Special Report Google is wriggling desperately to escape new European privacy rules that could force it to take some responsibility for what information it republishes in response to a given search – in particular a search of someone's name.
The European Parliament voted in favour of data protection reforms in March, which the EU's press office proudly proclaimed was "irreversible". But they may not be cemented in place if Google gets its way. The process is still open to amendments – and there's one amendment in particular that the Californian advertising giant would urgently like to add.
This involves removing the right of ordinary citizens to ask for irrelevant data that isn't in the public interest to be deleted from search engines. Google may find its long history of arrogance and disdain in dealing with European authorities a handicap here, no matter the amount of friendly commentary it manages to plant in the Anglophone media regarding the issue.
Last month the European Court of Justice ruled that Google was subject to European data protection laws – and must therefore take account of an individual's fundamental right to "a private life" – expressed in Article 8. The Court carefully explained that this was not some absolute "right to be forgotten", but had to be balanced against the public interest to know. The links to be removed would have to be old and irrelevant, and magnified by the search engine's reputational power into something unfair.
Sources suggest that Google will wait until an independent council of European data protection bods complete a review of the reforms - they met last week - before making its move. This process is called the Article 29 Working Party.
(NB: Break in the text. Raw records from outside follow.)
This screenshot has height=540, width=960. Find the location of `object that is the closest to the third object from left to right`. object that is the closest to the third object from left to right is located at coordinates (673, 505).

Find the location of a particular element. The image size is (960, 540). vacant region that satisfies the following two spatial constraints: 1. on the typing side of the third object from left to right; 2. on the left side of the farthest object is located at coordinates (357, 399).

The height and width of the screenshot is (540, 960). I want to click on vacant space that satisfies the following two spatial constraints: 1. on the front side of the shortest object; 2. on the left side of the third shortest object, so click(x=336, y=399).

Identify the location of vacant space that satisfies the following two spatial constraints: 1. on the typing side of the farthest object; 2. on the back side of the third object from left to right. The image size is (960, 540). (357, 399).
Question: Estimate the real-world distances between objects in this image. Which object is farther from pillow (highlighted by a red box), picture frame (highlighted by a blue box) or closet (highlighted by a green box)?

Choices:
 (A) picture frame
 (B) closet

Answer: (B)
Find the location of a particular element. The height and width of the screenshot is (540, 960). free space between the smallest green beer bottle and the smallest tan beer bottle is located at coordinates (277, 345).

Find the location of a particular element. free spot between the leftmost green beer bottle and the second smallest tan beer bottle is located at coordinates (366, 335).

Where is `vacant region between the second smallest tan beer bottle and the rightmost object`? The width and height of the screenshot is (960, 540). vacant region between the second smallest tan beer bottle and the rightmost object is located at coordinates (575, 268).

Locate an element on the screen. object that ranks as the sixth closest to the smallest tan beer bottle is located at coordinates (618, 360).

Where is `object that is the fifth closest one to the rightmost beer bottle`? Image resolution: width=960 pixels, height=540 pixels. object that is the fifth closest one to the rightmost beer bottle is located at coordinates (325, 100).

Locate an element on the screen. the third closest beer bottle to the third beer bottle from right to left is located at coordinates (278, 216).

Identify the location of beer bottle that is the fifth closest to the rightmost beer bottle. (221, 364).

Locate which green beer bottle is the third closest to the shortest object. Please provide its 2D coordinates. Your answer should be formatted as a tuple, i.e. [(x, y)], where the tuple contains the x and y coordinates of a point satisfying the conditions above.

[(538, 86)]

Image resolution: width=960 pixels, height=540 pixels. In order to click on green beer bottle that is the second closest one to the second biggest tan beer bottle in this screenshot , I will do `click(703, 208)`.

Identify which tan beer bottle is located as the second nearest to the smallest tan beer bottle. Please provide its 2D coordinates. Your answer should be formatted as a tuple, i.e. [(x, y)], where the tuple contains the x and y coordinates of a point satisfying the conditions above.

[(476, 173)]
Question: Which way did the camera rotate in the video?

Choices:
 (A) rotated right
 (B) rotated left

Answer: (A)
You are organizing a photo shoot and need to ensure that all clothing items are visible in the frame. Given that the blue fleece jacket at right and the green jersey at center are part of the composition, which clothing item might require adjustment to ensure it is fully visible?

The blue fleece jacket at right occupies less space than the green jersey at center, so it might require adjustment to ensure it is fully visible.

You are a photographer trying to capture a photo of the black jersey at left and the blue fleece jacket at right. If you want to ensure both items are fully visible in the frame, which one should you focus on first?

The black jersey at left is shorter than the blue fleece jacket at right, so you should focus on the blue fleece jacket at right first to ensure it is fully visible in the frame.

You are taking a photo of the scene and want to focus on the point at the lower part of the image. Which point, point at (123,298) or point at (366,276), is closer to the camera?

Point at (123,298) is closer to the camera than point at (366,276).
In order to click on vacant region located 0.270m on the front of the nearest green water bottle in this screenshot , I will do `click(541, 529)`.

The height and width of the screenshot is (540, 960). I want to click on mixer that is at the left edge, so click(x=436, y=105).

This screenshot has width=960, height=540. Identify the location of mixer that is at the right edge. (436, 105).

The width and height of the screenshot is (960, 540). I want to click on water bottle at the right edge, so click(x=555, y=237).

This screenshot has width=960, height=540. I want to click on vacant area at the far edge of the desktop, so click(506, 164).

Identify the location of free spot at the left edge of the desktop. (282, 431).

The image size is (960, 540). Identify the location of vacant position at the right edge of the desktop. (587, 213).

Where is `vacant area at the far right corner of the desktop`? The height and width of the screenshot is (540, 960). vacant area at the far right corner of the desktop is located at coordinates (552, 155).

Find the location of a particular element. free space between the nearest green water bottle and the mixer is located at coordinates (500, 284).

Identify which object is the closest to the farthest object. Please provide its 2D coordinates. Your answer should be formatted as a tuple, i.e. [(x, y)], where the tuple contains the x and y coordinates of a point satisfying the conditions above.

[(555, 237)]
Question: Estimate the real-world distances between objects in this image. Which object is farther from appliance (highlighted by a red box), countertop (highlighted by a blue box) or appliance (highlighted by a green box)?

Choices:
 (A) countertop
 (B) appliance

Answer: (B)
Why does Google care? It's a telling question. The gigantic advertising company can begin bouncing link-removal requests from citizens to the Information Commissioner's Office right away. Then Google can - if it's as serious as it claims to be about preserving its search results - appeal each and every ruling made by the ICO in favour of complainants. The multi-stage legal procedure takes around 18 months. So by around 2017 we could have a decent track record from which to decide whether a tweak to data protection legislation in Europe actually needs to be made.
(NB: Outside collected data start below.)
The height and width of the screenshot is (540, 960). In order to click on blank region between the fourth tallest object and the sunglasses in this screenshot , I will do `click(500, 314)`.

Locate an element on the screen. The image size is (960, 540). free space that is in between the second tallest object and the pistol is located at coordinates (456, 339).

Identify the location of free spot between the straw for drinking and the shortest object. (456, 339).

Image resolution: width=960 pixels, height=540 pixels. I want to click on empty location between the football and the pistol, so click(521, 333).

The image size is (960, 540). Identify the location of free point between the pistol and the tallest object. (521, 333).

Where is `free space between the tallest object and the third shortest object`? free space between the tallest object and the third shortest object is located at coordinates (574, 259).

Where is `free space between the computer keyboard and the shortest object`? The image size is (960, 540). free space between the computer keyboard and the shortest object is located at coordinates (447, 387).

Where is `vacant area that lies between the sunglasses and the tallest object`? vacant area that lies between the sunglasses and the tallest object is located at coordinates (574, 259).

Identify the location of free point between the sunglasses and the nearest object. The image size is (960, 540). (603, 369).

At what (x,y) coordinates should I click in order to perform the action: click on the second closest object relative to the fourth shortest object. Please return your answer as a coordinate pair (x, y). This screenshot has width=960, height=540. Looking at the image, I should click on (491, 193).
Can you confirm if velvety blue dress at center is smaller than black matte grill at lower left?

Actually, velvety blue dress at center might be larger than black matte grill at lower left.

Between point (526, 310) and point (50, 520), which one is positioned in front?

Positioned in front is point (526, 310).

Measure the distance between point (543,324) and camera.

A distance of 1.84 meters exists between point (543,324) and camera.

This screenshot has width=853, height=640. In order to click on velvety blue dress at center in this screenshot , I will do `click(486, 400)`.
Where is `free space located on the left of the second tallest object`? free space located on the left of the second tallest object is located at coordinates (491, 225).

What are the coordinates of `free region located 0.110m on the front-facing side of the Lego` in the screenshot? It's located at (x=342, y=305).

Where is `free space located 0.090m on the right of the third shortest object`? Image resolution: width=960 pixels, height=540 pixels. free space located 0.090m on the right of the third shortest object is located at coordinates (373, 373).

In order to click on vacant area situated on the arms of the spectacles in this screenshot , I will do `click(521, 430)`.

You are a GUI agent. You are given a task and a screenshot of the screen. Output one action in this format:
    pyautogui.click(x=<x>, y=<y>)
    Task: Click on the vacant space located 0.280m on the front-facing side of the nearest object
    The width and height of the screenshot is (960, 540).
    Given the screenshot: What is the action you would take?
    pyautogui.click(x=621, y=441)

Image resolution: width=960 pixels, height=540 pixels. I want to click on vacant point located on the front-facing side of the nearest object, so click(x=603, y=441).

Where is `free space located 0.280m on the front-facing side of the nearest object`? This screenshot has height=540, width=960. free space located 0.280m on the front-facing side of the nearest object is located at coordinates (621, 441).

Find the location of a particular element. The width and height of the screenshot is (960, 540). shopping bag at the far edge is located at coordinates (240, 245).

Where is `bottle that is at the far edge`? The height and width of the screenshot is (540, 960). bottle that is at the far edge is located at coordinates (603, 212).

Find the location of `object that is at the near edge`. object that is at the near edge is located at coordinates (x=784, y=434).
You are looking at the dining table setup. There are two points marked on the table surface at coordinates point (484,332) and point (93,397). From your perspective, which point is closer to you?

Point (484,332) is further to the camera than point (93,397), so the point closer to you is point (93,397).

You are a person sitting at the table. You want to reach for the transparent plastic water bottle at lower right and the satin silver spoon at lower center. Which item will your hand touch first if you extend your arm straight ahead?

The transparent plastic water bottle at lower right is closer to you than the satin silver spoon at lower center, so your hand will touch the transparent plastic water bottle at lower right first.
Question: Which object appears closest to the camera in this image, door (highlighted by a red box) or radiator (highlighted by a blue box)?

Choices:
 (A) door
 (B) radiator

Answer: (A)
But Google doesn't want that. It wants to be completely exempt from the law, and it wants to be so as soon as possible. The ads giant has launched a broad-based PR campaign pushing to "change the law", creating a false impression that it's being asked to make difficult decisions in vast numbers (in fact courts ultimately decide, not Google), and that the situation is burdensome for it (when in fact it can bounce all the complaints to the data protection registrar, and wait for the legal system to do all the work).
Google has announced a hand-picked team of five "advisors" with which it would consult on this matter. One of them, Wikipedia co-founder Jimmy Wales (who now lives in the UK), appeared on TV recently to give a highly misleading interpretation of the ECJ ruling - one which flatly contradicted the text handed down by the court. Sadly, he did so without challenge from the BBC host, Andrew Marr, who introduced him as "one of the internet's undisputed legends" and "founder of the era-defining encyclopaedia, Wikipedia".
In fact, the CJEU ruling states that the decision will indeed be left to the courts and judges. In plain English, the Court explained:
The Court points out that the data subject may address such a request directly to the operator of the search engine (the controller) which must then duly examine its merits. Where the controller does not grant the request, the data subject may bring the matter before the supervisory authority or the judicial authority so that it carries out the necessary checks and orders the controller to take specific measures accordingly ...
Wales was dissembling when he claims Google is being forced to make ethical interpretations typically made by judges.
Academics are also helping to lobby for Google's desired change in the law. In an interview with us, another of Google's five Advisors on the issue, Professor Luciani Floridi, also called for changes to the law. But he declined to suggest what kind of change that might be.
"To be honest I do not know why Google has taken the steps it has taken to putting that form online and organising that advisory committee," Florini told us. But everything pointed to a legal change.
"Some improvements could be made," Floridi told us. "The current legislation we have is a bit strained."
"I'd really rather not comment."
We now have two of the five advisors Google appointed pressing for a change in the law - and long before 2017, when lawmakers could consider a Europe-wide change in the law on the basis of real evidence.